Atari VCS : pré-commandes ouvertes à 390$US – une mauvaise blague?

Des choix similaires à ceux qui ont déjà fait chuter Atari.

Crédit Photos : Atari

Atari vient d’ouvrir les précommandes sur l’Atari VCS. Pour la modique somme de 389,994$ US soit 529$ canadiens, Atari vous livre une superbe console, un joystick à l’ancienne, et une manette aux formes plus modernes.

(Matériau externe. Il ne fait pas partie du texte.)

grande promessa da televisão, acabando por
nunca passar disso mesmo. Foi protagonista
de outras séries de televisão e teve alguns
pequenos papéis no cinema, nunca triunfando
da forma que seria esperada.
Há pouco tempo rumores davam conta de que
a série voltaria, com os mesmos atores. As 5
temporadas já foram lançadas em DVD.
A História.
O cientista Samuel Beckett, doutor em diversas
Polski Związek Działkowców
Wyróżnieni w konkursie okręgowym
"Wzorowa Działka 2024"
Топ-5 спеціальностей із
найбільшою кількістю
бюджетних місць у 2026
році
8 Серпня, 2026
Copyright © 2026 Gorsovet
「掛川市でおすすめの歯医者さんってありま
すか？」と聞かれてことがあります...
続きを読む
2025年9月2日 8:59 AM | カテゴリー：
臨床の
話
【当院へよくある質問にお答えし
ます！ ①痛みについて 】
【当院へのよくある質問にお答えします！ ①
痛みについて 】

Face à la NES Classic Edition vendue 79,99$ au Canada, pourquoi une telle différence de prix ? Contrairement à Nintendo qui avait choisi un processeur RISC abordable, Atari joue la carte du PC console hybride, et a donc porté son  choix  sur un processeur X86, en l’occurrence un AMD Raven Ridge 2 dont Atari ne donne même pas la référence, ça commence bien! Grâce à sa puissance, on peut intégrer sans ralentissement son  Twitch dans sa partie dans son jeu VCS pour suivre les commentaires par exemple. C’est très bien, sauf qu’au final, la facture est aussi élevée que le prix supposé des futures PS5 et Xbox Series X pour une machine bien moins puissante si l’on prend en compte uniquement le matériel.

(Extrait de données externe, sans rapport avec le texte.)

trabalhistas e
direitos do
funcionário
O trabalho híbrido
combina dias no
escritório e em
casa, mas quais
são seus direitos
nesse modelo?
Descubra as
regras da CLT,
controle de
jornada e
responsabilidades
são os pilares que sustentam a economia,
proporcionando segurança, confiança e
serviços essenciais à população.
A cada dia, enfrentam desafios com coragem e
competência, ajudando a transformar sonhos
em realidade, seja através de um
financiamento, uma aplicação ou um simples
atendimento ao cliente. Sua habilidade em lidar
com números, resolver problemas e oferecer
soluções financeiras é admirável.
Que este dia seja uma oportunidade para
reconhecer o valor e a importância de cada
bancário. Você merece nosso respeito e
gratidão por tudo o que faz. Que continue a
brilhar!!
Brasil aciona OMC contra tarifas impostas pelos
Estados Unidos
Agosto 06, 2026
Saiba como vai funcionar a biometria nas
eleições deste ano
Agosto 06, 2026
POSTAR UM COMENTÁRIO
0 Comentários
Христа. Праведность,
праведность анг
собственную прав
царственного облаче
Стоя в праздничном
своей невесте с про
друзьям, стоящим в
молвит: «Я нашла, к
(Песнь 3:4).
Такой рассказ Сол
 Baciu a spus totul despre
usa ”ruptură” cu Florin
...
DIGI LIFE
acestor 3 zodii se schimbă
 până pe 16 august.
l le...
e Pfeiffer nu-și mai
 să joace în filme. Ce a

Cette console est un mini PC dans une boite bien cute, sur laquelle on peut installer Windows et Linux, mais elle reste un Mini PC à 529$ pour une puissance anémique en tant que PC. Le processeur est un AMD Raven Ridge 2, un CPU basse consommation type 2700U et que l’on devrait retrouver bientôt dans les laptops d’entrée de gamme autour de 400 à 500$. L’intérêt au final est donc très limité, elle est bien trop dispendieuse pour la plupart des joueurs au regard de ses capacités. Les nostalgiques ont déjà une Atari 2600 ou à défaut des émulateurs qui fonctionnent aussi bien. Un PCiste possède déjà des PC ou mini solutions bien moins dispendieuses et autrement plus puissantes,  tandis que l’impression 3D permet déjà de fabriquer des coques.

Si la PS5 et la Xbox Series X seront dispendieuses, c’est parce qu’elles vont apporter une technologie impossible autrement à réunir dans un espace aussi étroit à ce prix. L’Atari VCS, c’est un joli boitier avec un logiciel qui semble tourner très bien, mais qui aurait fonctionné aussi bien sur un Raspeberry Pi à 99$.

En visant le PC bas de gamme à un tarif trop élevé, Atari vise un public nostalgique, riche, ignare et incapable de bidouiller ou de récupérer un vieux PC, et qui pense que le nom d’Atari est aussi hype que celui d’Apple, bref Atari fonce droit dans le mur.

Qu’est-ce qui a tué Atari?

Si les consoles d’Atari ont été éclipsées par Nintendo et Sega, leurs ordinateurs Atari 520 ST et 1040 ST ont connu un beau succès jusqu’au début des années 90, et ont fait la joie des musiciens amateurs comme professionnels grâce à leurs ports midi de série. Côté jeux, Atari se défendait honorablement et le 520 ST était populaire, mais impossible de résister au fabuleux Amiga 500 de Commodore. Il offrait la puissance d’une Genesis dans un ordinateur, mais sorti bien avant la Genesis.

Finalement, en 1991 Atari annonce le Falcon 030 un ordinateur destiné à enfin prendre le pas sur le successeur de l’Amiga 500, l’Amiga 1200. Malheureusement pour Atari et Commodore, c’est à cette époque que le PC a commencé à devenir un standard dans les jeux sur ordinateur. Les deux concurrents aveuglés par leur rivalité avaient misé sur la 2D en jeu et la possibilité de manipuler de la 3D, alors que le PC offrait les premiers jeux 3D tant attendus, et que les milieux professionnels ne juraient que par Silicon Grahics. Finalement, Atari a été rachetée par le français Infogramme, dirigé par Bruno Bonnell devenu depuis député, et qui à force de miser sur la publicité plutôt que la qualité des jeux  a fini par faire couler le tout. Par la suite, les marques Atari inc ont été reprises par une holding française du nom d’Atari SA (Société Anonyme).